The remaining sister projects have access to sitelinks and data via Wikidata. The roll-out is staged to allow the communities to adapt. The planned order is:

  • Wikisource yellow tickY Partly Done
    • Sitelinks: ✓ Done
    • Data: 25.2.2014 ✓ Done
    • Oldwikisource not done yet (see Bugzilla62717)
    • Edition interwiki links not done yet
  • Wikiquote
    • Sitelinks: 08.04.2014 ✓ Done
    • Data: 10.06.2014 ✓ Done
  • Wikinews
  • Commons (not including file metadata!)
    • Sitelinks: ✓ Done
  • Wikibooks
  • Wikiversity
  • Meta, MediaWiki, Wikispecies, Incubator

Not to be done (yet)[edit]

  • Wiktionary

Quantities[edit]

bugzilla:54318

Users are able to enter quantitative data in Wikidata and re-use it on the clients as well as outside of Wikimedia. It is possible to express statements like “Berlin has an estimated population of 3,397,469 (+/-100) as of 31 July 2013” or “Berlin has an area of 891.85 km2”. At first only unitless quantities are supported. In a later deployment a small number of units are added and expanded in future deployments. When viewing an item with such quantitative data, the user sees these according to local conventions (decimal separator, unit conversion). On the client this data is accessed via the parser function and Lua and also shown according to the content language. The API provides a way to access the data in the preferred format of the request sender.

  • Unitless ✓ Done
  • With units ?

Not to be done (yet)[edit]

  • Letting users add arbitrary units
  • Currency conversion (Conversion rates and the value of a single currency change over time. That is very complex to model.)

Badges[edit]

bugzilla:40810

Some clients want to give badges to their articles. This includes things like “good article”, “featured article” and the importance and quality of an article. This data is stored on the corresponding Wikidata item. Each sitelink can initially have zero or one badge attached to it - more later. The user can set and change a badge by selecting one from a list of pre-defined batches on the item page or via the API. On the client some of the badges are shown in the list of language links in the sidebar. Badges can be accessed via the API and Lua.

Technical details[edit]

These badges correspond to Wikidata items.

Simple queries[edit]

bugzilla:52385

Users are able to pose simple queries to Wikidata via a SpecialPage as well as the API. Wikidata can answer queries like “What has the ISBN 2-01-202705-9” or “What has the capital Paris”. These queries are restricted to one property/value pair and return a list of items. The returned result only includes items where the statement is marked as preferred. These queries are most useful for use with one of the many identifiers in Wikidata that connect the knowledge base to other databases.

Not to be done[edit]

  • Querying for sources or qualifiers

Things to keep in mind[edit]

Some data types are easier to query than others. Time, Geo and Quantity values require range queries. For the Item and String data types, simple equality is sufficient.

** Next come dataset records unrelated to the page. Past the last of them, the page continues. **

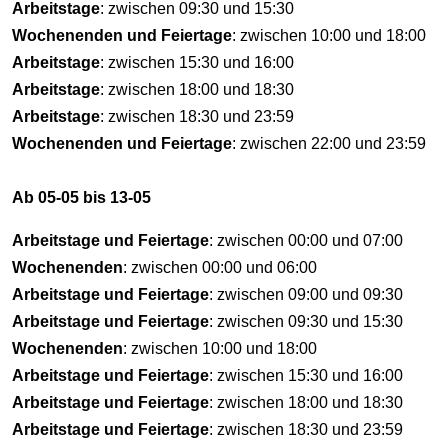
Arbeitstage
: zwischen 09:30 und 15:30
Wochenenden und Feiertage
: zwischen 10:00 und 18:00
Arbeitstage
: zwischen 15:30 und 16:00
Arbeitstage
: zwischen 18:00 und 18:30
Arbeitstage
: zwischen 18:30 und 23:59
Wochenenden und Feiertage
: zwischen 22:00 und 23:59
Ab 05-05 bis 13-05
Arbeitstage und Feiertage
: zwischen 00:00 und 07:00
Wochenenden
: zwischen 00:00 und 06:00
Arbeitstage und Feiertage
: zwischen 09:00 und 09:30
Arbeitstage und Feiertage
: zwischen 09:30 und 15:30
Wochenenden
: zwischen 10:00 und 18:00
Arbeitstage und Feiertage
: zwischen 15:30 und 16:00
Arbeitstage und Feiertage
: zwischen 18:00 und 18:30
Arbeitstage und Feiertage
: zwischen 18:30 und 23:59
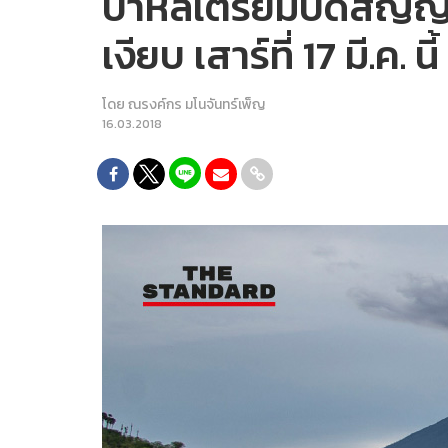
บาหลีเตรียมปิดสัญญา
เงียบ เสาร์ที่ 17 มี.ค. นี้
โดย
ณรงค์กร มโนจันทร์เพ็ญ
16.03.2018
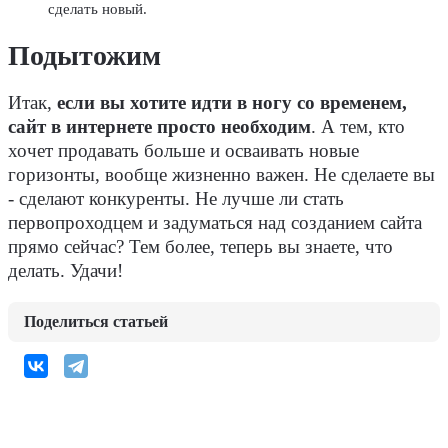
сделать новый.
Подытожим
Итак,
если вы хотите идти в ногу со временем,
сайт в интернете просто необходим
. А тем, кто
хочет продавать больше и осваивать новые
горизонты, вообще жизненно важен. Не сделаете вы
- сделают конкуренты. Не лучше ли стать
первопроходцем и задуматься над созданием сайта
прямо сейчас? Тем более, теперь вы знаете, что
делать. Удачи!
Поделиться статьей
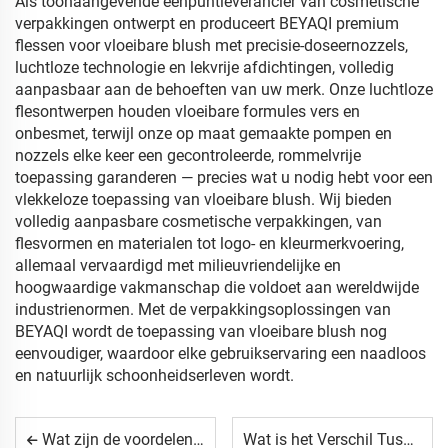
Als toonaangevende éénpuntleverancier van cosmetische
verpakkingen ontwerpt en produceert BEYAQI premium
flessen voor vloeibare blush met precisie-doseernozzels,
luchtloze technologie en lekvrije afdichtingen, volledig
aanpasbaar aan de behoeften van uw merk. Onze luchtloze
flesontwerpen houden vloeibare formules vers en
onbesmet, terwijl onze op maat gemaakte pompen en
nozzels elke keer een gecontroleerde, rommelvrije
toepassing garanderen — precies wat u nodig hebt voor een
vlekkeloze toepassing van vloeibare blush. Wij bieden
volledig aanpasbare cosmetische verpakkingen, van
flesvormen en materialen tot logo- en kleurmerkvoering,
allemaal vervaardigd met milieuvriendelijke en
hoogwaardige vakmanschap die voldoet aan wereldwijde
industrienormen. Met de verpakkingsoplossingen van
BEYAQI wordt de toepassing van vloeibare blush nog
eenvoudiger, waardoor elke gebruikservaring een naadloos
en natuurlijk schoonheidserleven wordt.
Wat zijn de voordelen van aluminium flessen voor cosmetische serum?
Wat is het Verschil Tussen een Cosmetische Tube en een Plastic Pot?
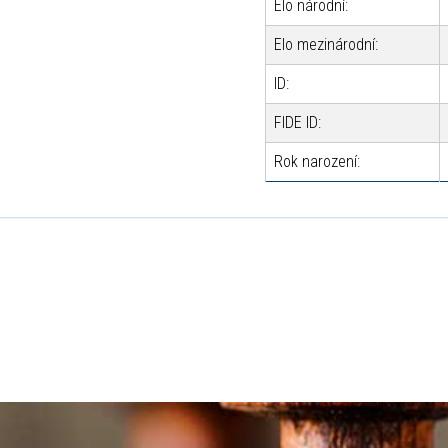
Elo národní:
Elo mezinárodní:
ID:
FIDE ID:
Rok narození:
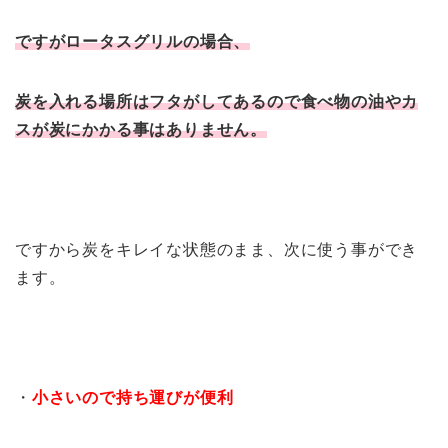
ですがロータスグリルの場合、
炭を入れる場所はフタがしてあるので食べ物の油やカ
スが炭にかかる事はありません。
ですから炭をキレイな状態のまま、次に使う事ができ
ます。
・
小さいので持ち運びが便利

Merges and redirects[edit]

bugzilla:57744 and bugzilla:38664

When two different items about the same topic are created they can be merged. Labels, descriptions, aliases, sitelinks and statements are merged if they do not conflict. The item that is left empty can then be turned into a redirect to the other. This way, Wikidata IDs can be regarded as stable identifiers by 3rd-parties.

Merges: ✓ Done

UI redesign[edit]

bugzilla:52136

Reading and editing Wikidata is joyful and intuitive on desktops, tablets and mobile phones. The interface is visually pleasing, integrates nicely with other Wikimedia projects and contains no jargon. The interface provides the user with the information they were looking for quickly and does not overwhelm them (i.e. deprecated data is hidden initially and information is ordered in an intuitive way). It invites the user to add additional information (including qualifiers and sources) and offers little nudges towards making correct and useful contributions by offering suggestions. Erroneous contributions and vandalism are discouraged. Navigating and editing the website is fast. Both the data and the interface is localized in the user’s locale and language preferences. Where no data is available in a particular language a fallback is used.

Not to be done[edit]

  • enforcing user-defined constraints on data input


Data usage tracking[edit]

bugzilla:47288

To ease maintenance of the data in Wikidata it is possible to get a list of all articles certain data is used in. Users are thereby able to see which articles are affected by changes they are making. This also allows a better overview of where and how Wikidata’s data is used in Wikimedia’s projects.

Not to be done[edit]

  • Usage tracking outside Wikimedia’s projects


Access to data from arbitrary items[edit]

bugzilla:47930

Users on the client are able to include data from any Wikidata item they chose by specifying its ID. This expands on their ability to access data of the item currently associated with the page via a sitelink. This access is possible via both the parser function and Lua.


Wikimedia Commons[edit]

bugzilla:64288

Wikimedia Commons holds a huge amount of multimedia files available for the other Wikimedia projects and the world to use. Structured data support for Wikimedia Commons is important to make it easier to maintain the files and make reuse, especially 3rd-party reuse, easier. The structured data support comes in two ways. The first is by providing access to the data stored in Wikidata. This includes things like the date of birth of an artist. The second way is by enabling Wikimedia Commons itself to store structured data related to the files stored there. This includes things like the license and subject of a photo for example. When a new file is contributed, the uploader is asked to provide some information like tags, creator name and license in the upload wizard. Users are able to then access and edit this structured data via a form as well as an API (similar to how it is done on Wikidata). It is easy to specify and retrieve the licensing and provenance information of a multimedia file. Additionally it is easy to tag and categorize images based on concepts from Wikidata. Tags and other file information is shown in the user’s language to accommodate the multi-lingual audience of Wikimedia Commons. All this information can be used to easily search for files that fit certain criteria like “picture of a cat and a child from 2010, licensed under CC-BY-SA”.

Technical details[edit]

The data is stored on a “data” page attached to the file’s page that is similar to Wikidata’s item pages. Commons is thereby a repository and at the same time its own client as well as a client of wikidata.org.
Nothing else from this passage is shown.